A campanha lançada nas redes sociais aconteceu durante o mês que mais chamou a atenção de jornalistas especializados em TV sobre os novos critérios de renovação contratual da Globo, já que a emissora anunciou o fim do vínculo com nomes históricos do canal, como Antônio Fagundes, Stênio Garcia, além do casal Tarcísio Meira e Gloria Menezes. Enquanto a empresa alega que se trata de uma reestruturação e que há o fim do vínculo em todas as faixas etárias, boa parte não entendeu a decisão de romper contratos de mais de cinquenta anos.
A falta de papeis para pessoas mais velhas na TV não é uma reclamação atual. Em 2018, a atriz Ângela Leal, 72 anos, anunciou a aposentadoria e reclamou do tipo de papel que receberia. "tive um câncer no fígado, raríssimo, que não era metástase. Depois de nove horas de cirurgia com direito a parada cardíaca, passei três dias entubada mas sobrevivi. Depois da operação, fiquei com esse tremor aqui (mostra as mãos, trêmulas). Pensa: velha, hoje, só faz empregada doméstica. Imagine eu servindo um chá!", contou em entrevista ao Extra.
Mas ela não é a única, gente mais jovem e que está entrando na faixa etária considerada de transição também vem reclamando. “O Brasil é um país extremamente machista, é um machismo estrutural, ou seja, quando a mulher para de ovular, ela parece que deixa de existir. É como se viesse com uma data de validade, caísse em um limbo, um buraco negro. E só vai ressurgir aos 80 (anos), como a vovó fofa. É engraçado que o mercado não vê essa mulher como uma potência, porque, na verdade, o poder aquisitivo dela é o maior de todos. Ela já fez a sua carreira, criou os filhos e tem um poder de compra", explicou Claudia Raia em entrevista no Youtube, no canal Fala, Céio.

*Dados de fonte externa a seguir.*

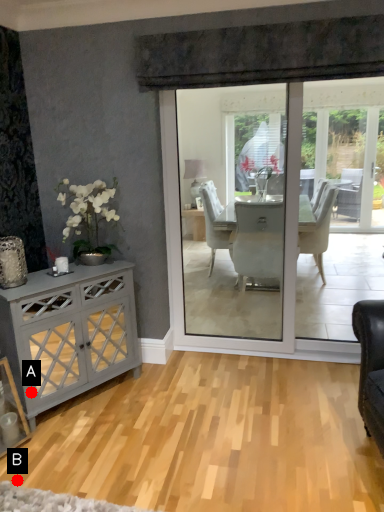 Question: Two points are circled on the image, labeled by A and B beside each circle. Which point is closer to the camera taking this photo?

Choices:
 (A) A is closer
 (B) B is closer

Answer: (B) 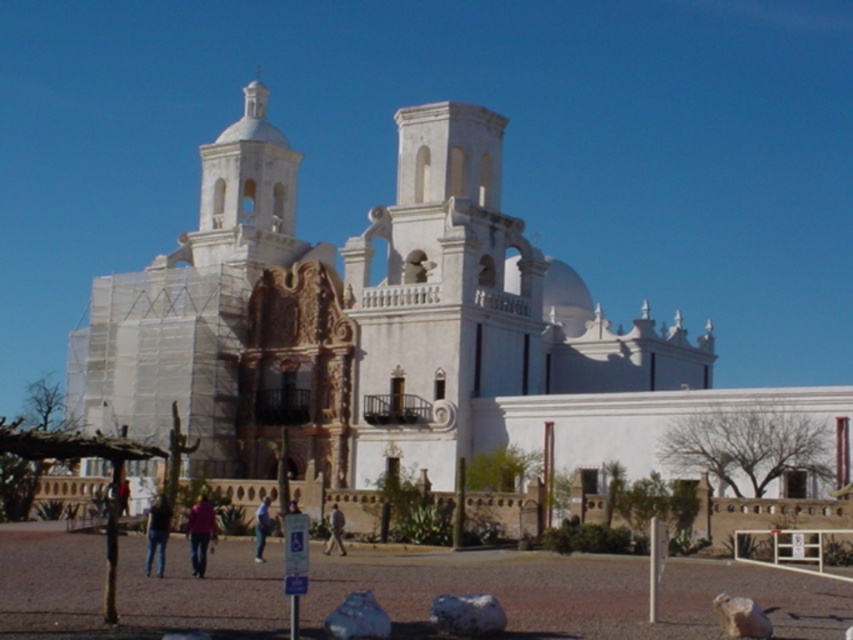 Does smooth beige rock at lower right have a smaller size compared to light brown leather jacket at center?

Correct, smooth beige rock at lower right occupies less space than light brown leather jacket at center.

Can you confirm if smooth beige rock at lower right is taller than light brown leather jacket at center?

No.

Which is behind, point (740, 634) or point (335, 536)?

The point (335, 536) is more distant.

The image size is (853, 640). Find the location of `smooth beige rock at lower right`. smooth beige rock at lower right is located at coordinates (741, 616).

Does point (459, 627) come farther from viewer compared to point (263, 513)?

No, (459, 627) is in front of (263, 513).

This screenshot has width=853, height=640. I want to click on white matte stone at lower center, so click(467, 614).

Between point (724, 593) and point (257, 552), which one is positioned in front?

Positioned in front is point (724, 593).

From the picture: Is smooth beige rock at lower right smaller than blue jeans at lower center?

Yes, smooth beige rock at lower right is smaller than blue jeans at lower center.

Which is in front, point (737, 620) or point (258, 508)?

Point (737, 620)

Locate an element on the screen. The height and width of the screenshot is (640, 853). smooth beige rock at lower right is located at coordinates (741, 616). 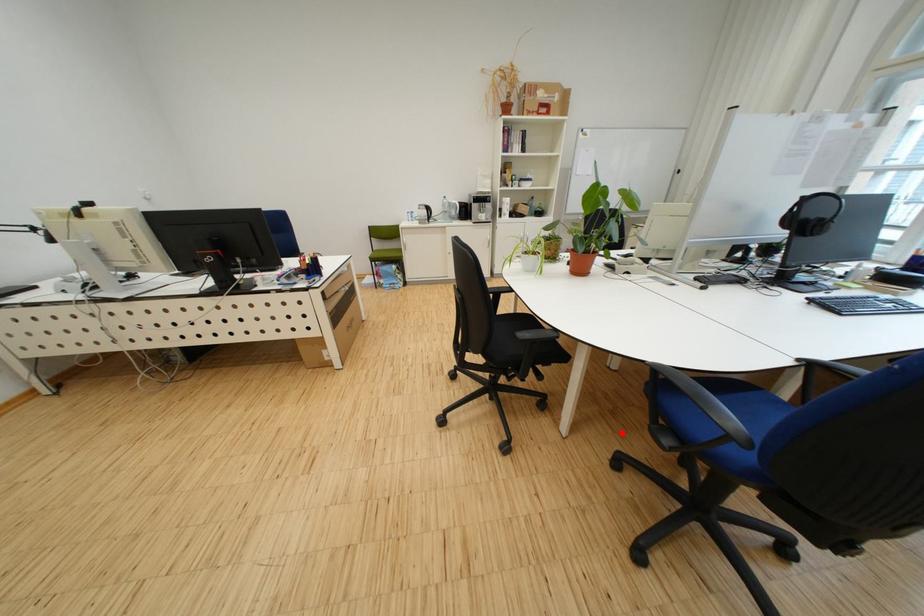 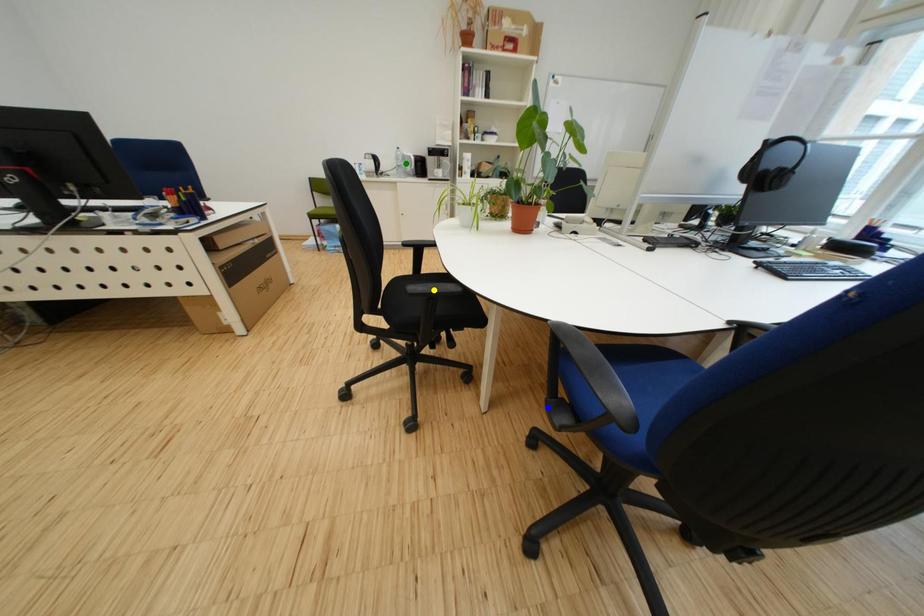 Question: I am providing you with two images of the same scene from different viewpoints. A red point is marked on the first image. You are given multiple points on the second image. Can you choose the point in image 2 that corresponds to the point in image 1?

Choices:
 (A) blue point
 (B) green point
 (C) yellow point

Answer: (A) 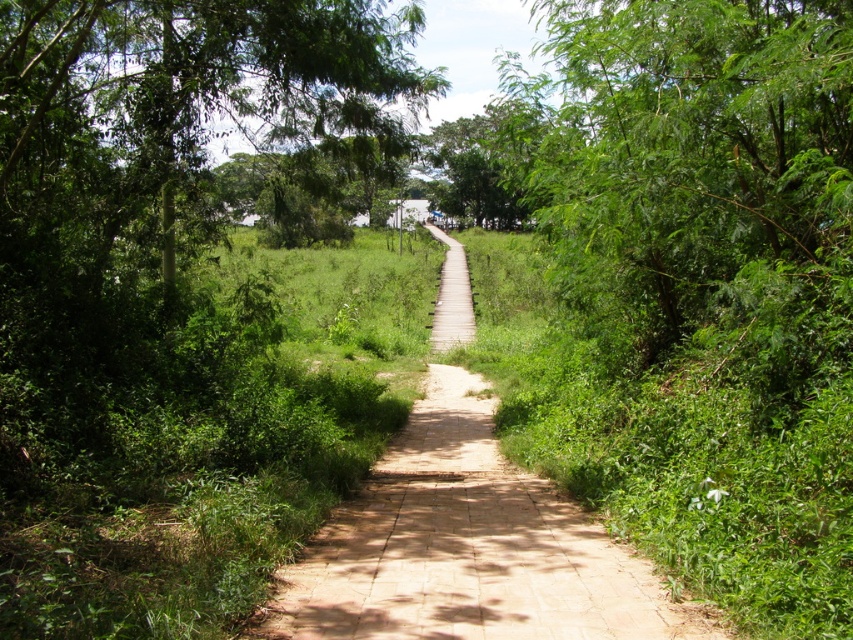 Who is positioned more to the right, green leafy tree at upper right or green leafy tree at upper left?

A atriz está com 53 anos e cujo último papel entre as principais foi em 2012, com Salve Jorge, quando interpretou a vilã Lívia. De lá para cá, Cláudia teve outros papeis de destaque, mas já entrando na onda das coadjuvantes e chamou a atenção para Verão 90 (2019), quando a atriz interpretou Lidiane, a mãe da protagonista vivida por Isabelle Drummond.
Quem acompanha o mundo da TV por meio de veículos de comunicação sabe que há uma atriz que reclama constantemente da falta de espaço. Neuza Borges já pediu mais de uma vez emprego publicamente em programas de TV e chegou a conseguir um trabalho com Gloria Perez depois de chorar por estar numa situação delicada. A atriz de 79 anos trabalhou em sua última novela no Brasil em 2016, como Maria Quitéria de A Escrava Mãe, que está sendo reprisada na Record. Depois, ela participou de Valor da Vida em Portugal e neste ano esteve na série Auto Posto.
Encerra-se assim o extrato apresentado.